Para além do beneficiar da renda barata do espaço que agora ocupa, ao instalar-se num lugar que sempre foi conhecido pela má fama, existe da parte do MOB um assumido gesto de missão cívica e ideológica. “Quando viemos para aqui, sabíamos o que isto era. Conhecíamos as contradições que esta área tem, o que é, neste momento, o Largo do Intendente e o que são as ruas à volta”, diz Ana Feijão, numa resposta indirecta a quem se queixa do que está à vista e mesmo do que se oculta. “Por muitas limpezas que se possa haver, este sítio é isto. A vida é feita de contradições, e também é isto”, afirma, ao pensar nas ideias racionalistas e funcionais associadas a um processo de reconversão urbana como este.

Para ela, não há dúvidas. “A gentrificação é uma coisa má, porque implica apagar o passado, a memória de um lugar”, considera, sem deixar de fazer notar que “as prostitutas fazem parte deste espaço e da sua história, e conhecem-mo muito bem”. Ana concorda que era necessária a intervenção de reabilitação do espaço público, que neste caso implicou a repavimentação integral da rua. Mas teme que, com ela, “haja a tentação de limpar o terreno”. Afinal, será isso que desejam as autoridades municipais.

Uma delas poderá surgir em breve, se for posta em prática a proposta apresentada por Raquel Fernandes à presidente da Junta de Freguesia de Arroios: no espaço vazio, rodeado por uma vedação, onde foi demolido o tal prédio, e onde o Corvo viu um indivíduo algemado a ser levado pela polícia, deverá nascer um parque infantil.

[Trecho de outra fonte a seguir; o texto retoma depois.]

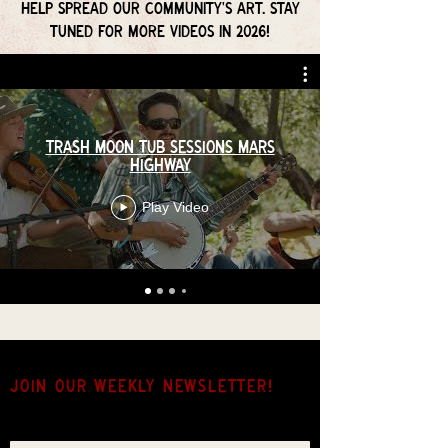
help spread our community's art. Stay
tuned for more videos in 2026!
Trash Moon Tub Sessions Mars
Highway
Play Video
JOIN OUR weekly NEWSLETTER!
Come for the music, stay for the hang.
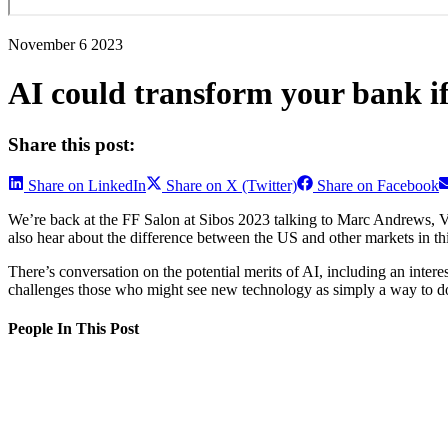
November 6 2023
AI could transform your bank if
Share this post:
Share on LinkedIn
Share on X (Twitter)
Share on Facebook
We’re back at the FF Salon at Sibos 2023 talking to Marc Andrews, VP
also hear about the difference between the US and other markets in thi
There’s conversation on the potential merits of AI, including an inter
challenges those who might see new technology as simply a way to do 
People In This Post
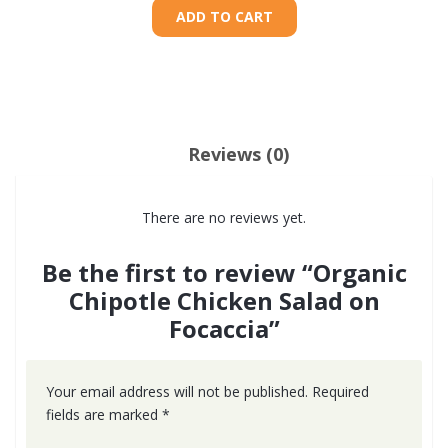
ADD TO CART
Reviews (0)
There are no reviews yet.
Be the first to review “Organic
Chipotle Chicken Salad on
Focaccia”
Your email address will not be published.
Required
fields are marked
*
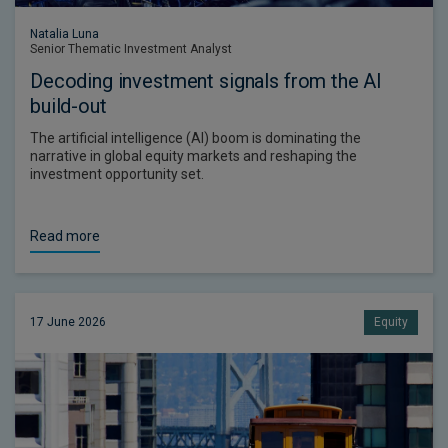
Natalia Luna
Senior Thematic Investment Analyst
Decoding investment signals from the AI
build-out
The artificial intelligence (AI) boom is dominating the
narrative in global equity markets and reshaping the
investment opportunity set.
Read more
17 June 2026
Equity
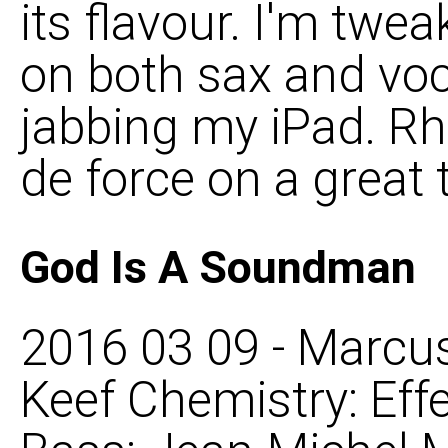
its flavour. I'm twe
on both sax and voc
jabbing my iPad. Rho
de force on a great t
God Is A Soundman
2016 03 09 - Marcus
Keef Chemistry: Eff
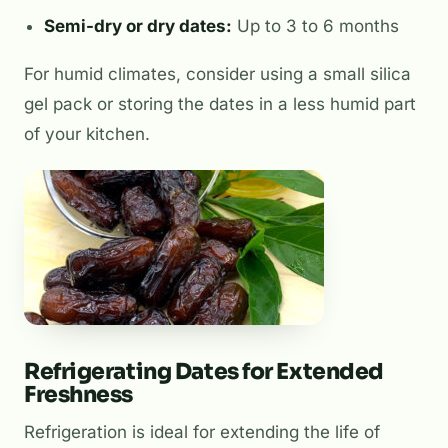
Semi-dry or dry dates:
Up to 3 to 6 months
For humid climates, consider using a small silica
gel pack or storing the dates in a less humid part
of your kitchen.
Refrigerating Dates for Extended
Freshness
Refrigeration is ideal for extending the life of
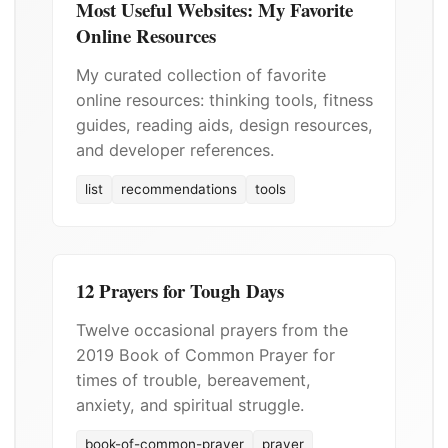
Most Useful Websites: My Favorite
Online Resources
My curated collection of favorite
online resources: thinking tools, fitness
guides, reading aids, design resources,
and developer references.
list
recommendations
tools
12 Prayers for Tough Days
Twelve occasional prayers from the
2019 Book of Common Prayer for
times of trouble, bereavement,
anxiety, and spiritual struggle.
book-of-common-prayer
prayer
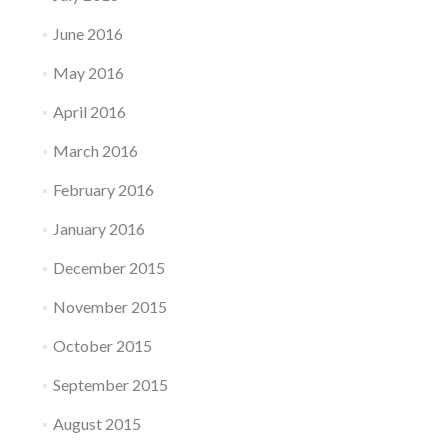
June 2016
May 2016
April 2016
March 2016
February 2016
January 2016
December 2015
November 2015
October 2015
September 2015
August 2015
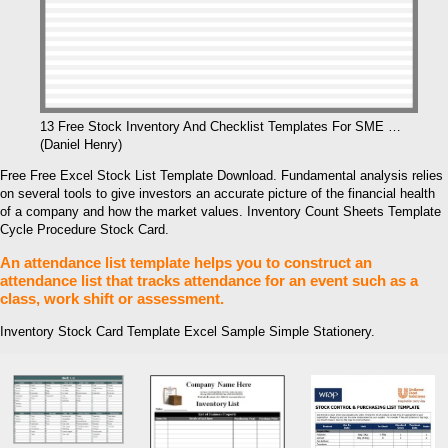
13 Free Stock Inventory And Checklist Templates For SME …
(Daniel Henry)
Free Free Excel Stock List Template Download. Fundamental analysis relies
on several tools to give investors an accurate picture of the financial health
of a company and how the market values. Inventory Count Sheets Template
Cycle Procedure Stock Card.
An attendance list template helps you to construct an
attendance list that tracks attendance for an event such as a
class, work shift or assessment.
Inventory Stock Card Template Excel Sample Simple Stationery.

Poderá bem ser esse o género de complemento à dinâmica defendida, há poucos meses, por António Costa, numa reunião pública. “O Largo do Intendente precisa de mais cafés”, disse, salientando que “não se pode esperar que seja ocupado em permanência por polícia”. “Algum dia, as coisas terão que normalizar”, disse, na altura.

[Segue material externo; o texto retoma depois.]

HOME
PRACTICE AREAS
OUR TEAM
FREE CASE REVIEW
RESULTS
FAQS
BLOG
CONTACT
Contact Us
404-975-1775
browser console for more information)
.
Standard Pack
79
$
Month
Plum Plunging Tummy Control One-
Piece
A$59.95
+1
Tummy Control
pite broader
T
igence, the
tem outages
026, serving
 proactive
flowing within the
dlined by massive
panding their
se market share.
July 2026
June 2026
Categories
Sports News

Questionada sobre se tem consciência de que, mesmo que não seja intencional, o MOB acaba por desempenhar um papel de “normalização” de uma área considerada “deprimida” – obedecendo, de certa forma, a um guião estabelecido pelos responsáveis do planeamento urbanístico da câmara e replicando casos de gentrificação vividos em outras grandes cidades -, Ana Feijão não demora a elaborar a resposta. “Sim, claro. Isso pode acontecer. Este sítio vai, necessariamente, ter coisas novas”.